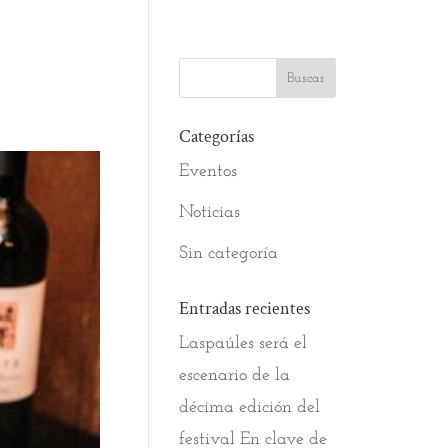
Categorías
Eventos
Noticias
Sin categoría
Entradas recientes
Laspaúles será el
escenario de la
décima edición del
festival En clave de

### [Assigned task]
Set down exactly the lines that begin with the one containing "Sin categoría" and end with the last line above, and no others.

### [Solution]
Sin categoría
Entradas recientes
Laspaúles será el
escenario de la
décima edición del
festival En clave de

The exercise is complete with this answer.